What you should do - Within the entries below, the lines from the one with "n, waaronder vijf" through the one with "d botanical gardens" are to be set down exactly, both ends kept.

** Source data follows **

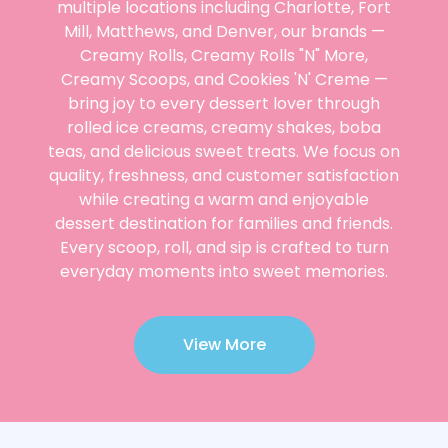
multiple locations including Charlotte, Fort
Mill, Matthews, and Denver, our brands —
Creamy Rolls, Creamy Rolls "N" More,
Creamy Scoops, and Cookies 'N' Creme —
bring joy to every dessert lover through
rolled ice creams, creamy shakes, boba
teas, and delicious sweet treats. We focus on
quality, freshness, and customer satisfaction
while creating a warm and enjoyable
dessert destination for families and friends.
Every scoop, roll, and sip is crafted to turn
everyday moments into sweet memories.
View More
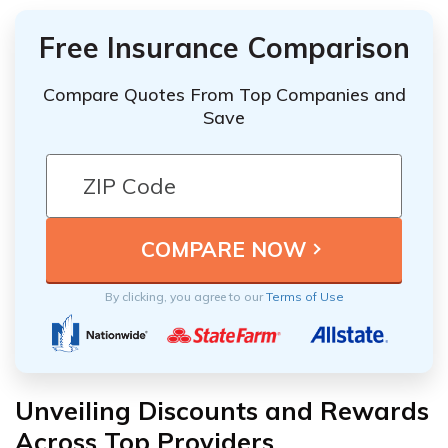
Free Insurance Comparison
Compare Quotes From Top Companies and
Save
By clicking, you agree to our
Terms of Use
Unveiling Discounts and Rewards
Across Top Providers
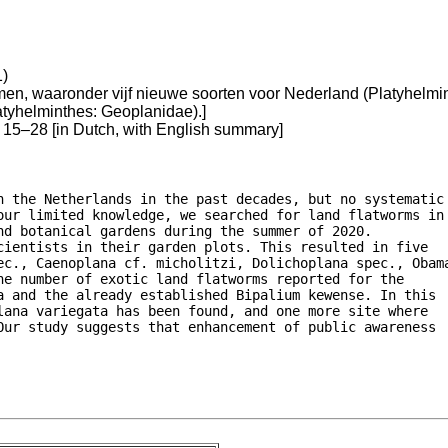
1)
n, waaronder vijf nieuwe soorten voor Nederland (Platyhelmint
atyhelminthes: Geoplanidae).]
15–28 [in Dutch, with English summary]
n the Netherlands in the past decades, but no systematic

our limited knowledge, we searched for land flatworms in

d botanical gardens during the summer of 2020.

ientists in their garden plots. This resulted in five

ec., Caenoplana cf. micholitzi, Dolichoplana spec., Obama
e number of exotic land flatworms reported for the

a and the already established Bipalium kewense. In this

ana variegata has been found, and one more site where

Our study suggests that enhancement of public awareness
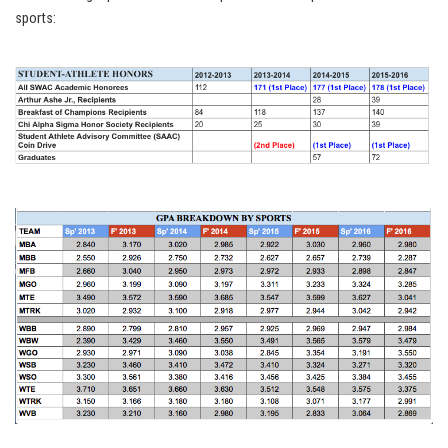
sports:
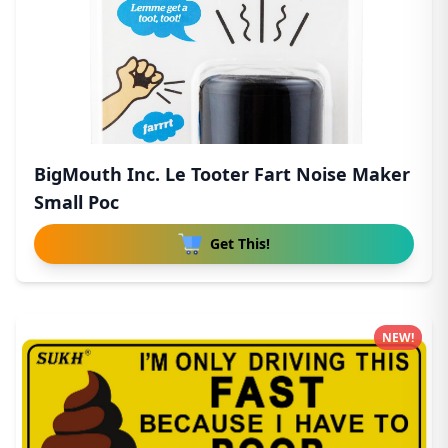
BigMouth Inc. Le Tooter Fart Noise Maker
Small Poc
Get This!
NEW!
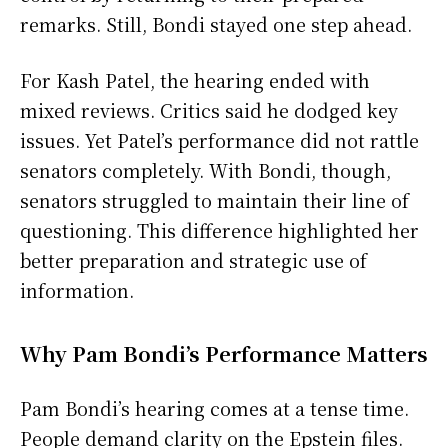
remarks. Still, Bondi stayed one step ahead.
For Kash Patel, the hearing ended with
mixed reviews. Critics said he dodged key
issues. Yet Patel’s performance did not rattle
senators completely. With Bondi, though,
senators struggled to maintain their line of
questioning. This difference highlighted her
better preparation and strategic use of
information.
Why Pam Bondi’s Performance Matters
Pam Bondi’s hearing comes at a tense time.
People demand clarity on the Epstein files.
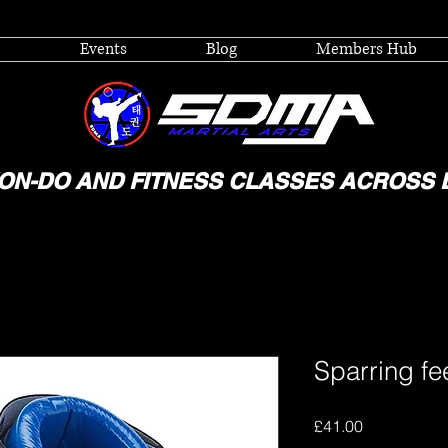
Events
Blog
Members Hub
ON-DO AND FITNESS CLASSES ACROSS 
Sparring fe
Price
£41.00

** End of Source data **

Solved exercise -
n, waaronder vijf nieuwe soorten voor Nederland (Platyhelmint
atyhelminthes: Geoplanidae).]
15–28 [in Dutch, with English summary]
n the Netherlands in the past decades, but no systematic

our limited knowledge, we searched for land flatworms in

d botanical gardens during the summer of 2020.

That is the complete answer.